Recently I wanted to be able to receive emails immediately in something I was making so I did some research (I came looking on this question here too actually) and I ended up finding Google App Engine to be pretty helpful. It has an api you can use to receive and process emails sent to ____#yourapp.appspotmail.com. I know that it doesn't really seem helpful since you probably don't want your app on App Engine and you want to receive emails at yourdomain.tld, but with a little setup you can get what you want.
My basic setup is like this:
User sends email to user_id#mydomain.tld (an email address that doesn't actually exist)
mydomain.tld has a catchall email address that forwards to inbox#GAEapp.appspotmail.com
GAEapp (a tiny app on app engine) receives the email, processes it out, and sends a post request with relevant stuff to mydomain.tld
So basically you can make a little GAE app that works like a go between to grab the emails. Even with the redirect it'll work out ok, the email will be fine.
Also I decided to learn me some django and I made a free app called Emailization that will basically do that for you. You create a recipient like ___#emailization.com and give a URL to POST to. Anything sent to that address gets POSTed to you URL. You can make a catchall on your domain that forwards to that emailization recipient and you'll get email through the catchall too!
or you can see a small GAE app I made that you can setup yourself that does the same thing.
Hope that helps somebody!
Use procmail if it is installed on your system. Put these lines in a .procmailrc file in the home directory of the user who receives the e-mail.
:0
| /path/to/your/script.php
Or you can also use a .forward file containing
"|/path/to/your/script.php"
Procmail has the advantage that it allows you to deal with more complicated filtering if your application ever requires it.
Your script.php file will read the headers and body of the e-mail from stdin.
Check out fMailbox. It does not require any non-standard extensions (such as imap) and has been tested with various servers, attachments, multipart messages, SSL, and more.
I suggest using Zend_Mail component of Zend Framework.
There is a great library: Try this: http://code.google.com/p/php-imap
You need to implement an email client in Php. This is probably going to be a POP client.
This code would query the POP server containing your email, download it, and then you could parse it as needed.
A quick google search of "POP client php" has revealed a vast array of different options. Its hard to tell if there's really "The One True PHP POP Library", otherwise I'd include it here. If you are using a preexisting framework, you may wish to check to see its level of POP support, otherwise check the google results above and take your pick. Or it may just be easiest (and most educational :) ) to roll your own.
There are a number of hosted solutions that will accept email for your domain and then post it a script on your website. Most of these will handle the parsing of the messages for you (separating the attachments, "to" "from" and other addresses, etc).
You just create a script that receives a FORM POST and does whatever you need with it.
Mailgun
CloudMailin
You can also look at Mandrill (by MailChimp), SendGrid, and PostMarkApp.
Hosted solutions as Travis Austin suggested work well.
If you are looking for a self-hosted one, you can have a look at the Mailin module allows you to receive emails, parse them and post them to a webhook of your choice.It also checks the dkim and spf, computes a spamassassin score and determines the message language.

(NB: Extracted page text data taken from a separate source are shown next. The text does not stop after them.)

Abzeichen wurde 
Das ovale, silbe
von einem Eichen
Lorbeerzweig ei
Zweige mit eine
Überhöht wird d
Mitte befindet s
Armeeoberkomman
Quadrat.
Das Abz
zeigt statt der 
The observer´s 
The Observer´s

I don't know if it will suit your needs since it is written in node.js, but the more options you have, the better. (Disclaimer: I am the maintainer of Mailin)

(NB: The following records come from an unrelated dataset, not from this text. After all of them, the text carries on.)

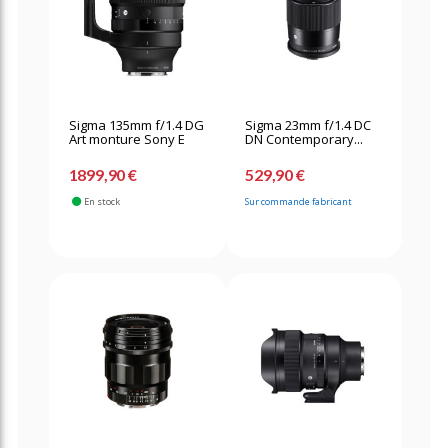
Sigma 135mm f/1.4 DG
Sigma 23mm f/1.4 DC
Art monture Sony E
DN Contemporary...
1899,90 €
529,90 €
En stock
Sur commande fabricant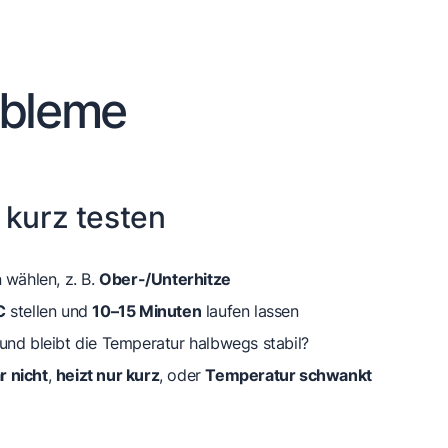
obleme
 kurz testen
 wählen, z. B.
Ober-/Unterhitze
C
stellen und
10–15 Minuten
laufen lassen
und bleibt die Temperatur halbwegs stabil?
r nicht
,
heizt nur kurz
, oder
Temperatur schwankt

There is a great tutorial for this here:
http://www.evolt.org/incoming_mail_and_php
which covers how to have the emails forwarded directly to your script, which your script reads via stdin (fopen, fread, etc.) The tutorial code even does basic parsing of the header/body for you.
If you want to avoid reaching out over POP or IMAP to another server to pull-down the email, you can add a 'hook' into the email receive process on some SMTP server you set up (possibly the same php server). Then just have the destination email handled by this server.